Analysis: Let the length of the bottom of the pool be x meters and the total cost of the pool be y yuan. It is known that the bottom area is 4 m2 and the bottom width is m 。
The bottom cost y 1 = 120× 4 = 480.
Shell cost Y2 = (2× 2x+2× 2x )× 80 = (4x+)× 80.
The total cost of the pool is y = y 1+y2 = 480+(4x+) × 80.
That is, y = 480+320 (x+)
=480+320 .
When =, that is, x = 2, the minimum value of y is 480+320× 4 = 1 760 yuan.
14.f(x)=x2-4x+3,f(x-2)=x2-8x+ 15。
Analysis: let x+ 1 = t, then x = t- 1, so f (t) = (t-1) 2-2 (t-1) = t2-4t+3, that is, f (x).
15.(-∞, ).
Analysis: y = (2a- 1) x+5 is a decreasing function, 2a- 1 < 0, a.
16.x( 1-x3)。
Analysis: Let x ∈ (-∞, 0) and use -x ∈ [0, +∞).
∴f(-x)=-x[ 1+(-x)3]=-x( 1-x3),
∵f(x) is odd function, ∴ f (-x) =-f (x). ∴ f (x) =-f (-x) = x ( 1-x3),
That is, when x ∈ (-∞, 0], the expression of f(x) is x∈(-∞ 1-x3).
Third, answer questions.
17. Solution: ① A is an empty set,
∴ Equation AX2-3x+2 = 0 has no real root.
Get a >.
② There is only one element in ∵ A,
The equation AX2-3x+2 = 0 has only one real root.
When a = 0, the equation becomes -3x+2 = 0, and the real number root x =;;
When a≠0, let δ = 9-8a = 0 and get a =. At this time, the unary quadratic equation AX2-3x+2 = 0 has two equal real roots, that is, there is only one element in A. 。
As can be seen from the above, when a = 0 or a =, there is only one element in a.
(3) If there is only one element in A at most, there are two situations: there is only one element in A; A is an empty set.
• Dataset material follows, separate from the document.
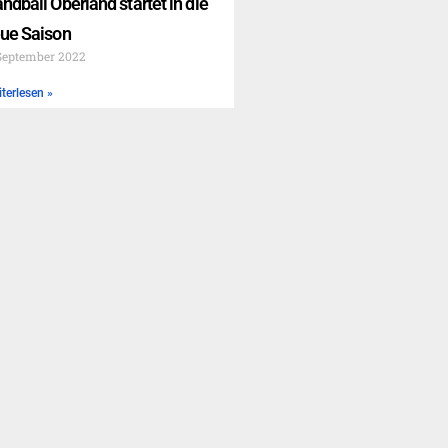
ndball Oberland startet in die
ue Saison
September 2022
terlesen »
From the results of ① and ②, we can get A = 0 or A≥0.
18. Solution: According to the mutual dissimilarity of elements in the collection, there are
Solve or or or
According to the mutual dissimilarity of elements in the set, or is obtained.
19. proof: let x 1, x2∈R and x 1 < x2, then
f(x 1)-f(x2)=-=(x 1-x2)(+x 1x 2+)。
+x 1x2+= (x 1+x2) 2+。
X 1-x2 is less than 0 from X 1 < x2, and X 1+x2 and x2 cannot be 0 at the same time.
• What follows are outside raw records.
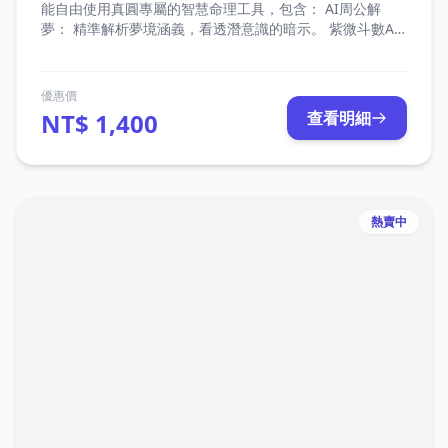
能自由使用真圓專屬的智慧命理工具，包含： AI周公解
夢： 精準解析夢境涵義，看透潛意識的暗示。 紫微斗數AI
解盤： 結合傳統命理與 AI 運算，深入剖析您的專屬命盤。
真圓易經占卜： 傳承千年智慧，為您的未來決策提供清晰
指引。 未來擴充特權： 點數支援未來所有即將上線的「真
優惠價
圓 AI 專案」，一次儲值，持續享受最新服務。 2. 點數價值
NT$ 1,400
查看明細
1 : 1 等同新台幣，消費最透明 點數與新台幣（NTD）的兌
換比例為 1 : 1。價值完全對等，無需費心換算，讓您以最
直觀、最安心的方式體驗我們的命理服務。
熱賣中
Otherwise, x 1 = x2 = 0 contradicts x 1 < x2.
So +x 1x2+> 0.
Therefore, f (x 1)-f (x2) < 0, that is, f (x 1) < f (x2),
F (x) = x3 is the increasing function of R 。
20. Solution: (1)∵ The function domain is {x | x∈R and x≠0},
F (-x) = 3 (-x) 4+= 3x4+= f (x), ∴f(x)= 3 x4+ is an even function.
(2)- 1 ≤ x < 1 from ≥0。
The definition domain of ∴ function is x ∈ [- 1), which is asymmetric about the origin, and ∴ f (x) = (x-1) is a nonsingular non-even function.
(3) The field of f (x) =+is x = 1,
∴ The function is f (x) = 0 (x = 1), and the domain is asymmetric about the origin.
∴f(x)=+ is an odd or even function.
(4) What is the domain of f (x) =+? x∈{ 1},
The function ∴ is transformed into f (x) = 0 (x = 1), and ∴f(x)=+ is both a odd function and an even function.